Yeah, exit codes aren't what I'm talking about here.

In Hoon/Nock, `if(0)` literally gets interpreted as True. That's insane.

In lambda calculus, true and false are conventionally represented as functions

    lambda x. lambda y. x
and

    lambda x. lambda y. y
so that "if b then x else y" is represented by "b x y". When identifying booleans with bits, it seems natural to write this as "bit x_0 x_1" rather than "bit x_1 x_0" where the arguments seem to be in the wrong order.

This is one possible justification for identifying true with 0 and false with 1.
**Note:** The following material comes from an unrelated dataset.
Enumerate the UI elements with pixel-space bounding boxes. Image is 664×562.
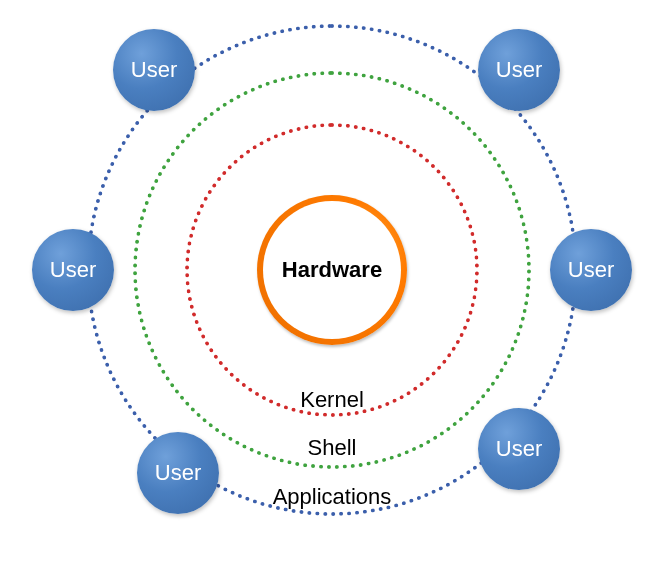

It's not insane, just dissimilar to what you're used to.
Okay, it's not insane, it just breaks from a convention followed by practically every programming language (and every logic / engineering / computing course) where integers can be interpreted as booleans. And that might be okay if there's a good reason, but the reasons given are pretty awful:

https://news.ycombinator.com/item?id=11852434

Ruby is one popular example of a language with a truthy zero. This is to allow the use of truthiness to detect the presence of a value (as long as the value isn't false), even if the value is zero. Say I wanted to allow an environment variable to override a value in my code. I could do something like this:

    a = ENV['A']&.to_i || 1
and then run the program with A=0 to set a to 0.
Perl has this too. The string "0 but true" is truthy, but is 0 as a numeric value.

(Any string starting with 0 that doesn't evaluate to a different number also works - but "0 but true" is specifically exempt from causing warnings).

DBI uses "0E0" instead, which I guess more reliably evaluates to 0 outside Perl, and still doesn't cause warnings.

That approach is not unreasonable per se. But 1 being false is much harder to rationalize.
Dissimilarity for no good reason is, well, maybe not insanity but plain old dumb. Unless we're talking fashion not software projects, hence the "vanity" classification.
i don't really see why. if anything is insane, it's interpreting a number as true or false. but if you're doing that anyway, then you pick a number for false, or you pick a number for true. 0 is a natural number to pick for whichever truth value, because it's the base case of the natural numbers.

it's unconventional, but no more insane than 0 = false, which, again, _is_ insane, but conventional.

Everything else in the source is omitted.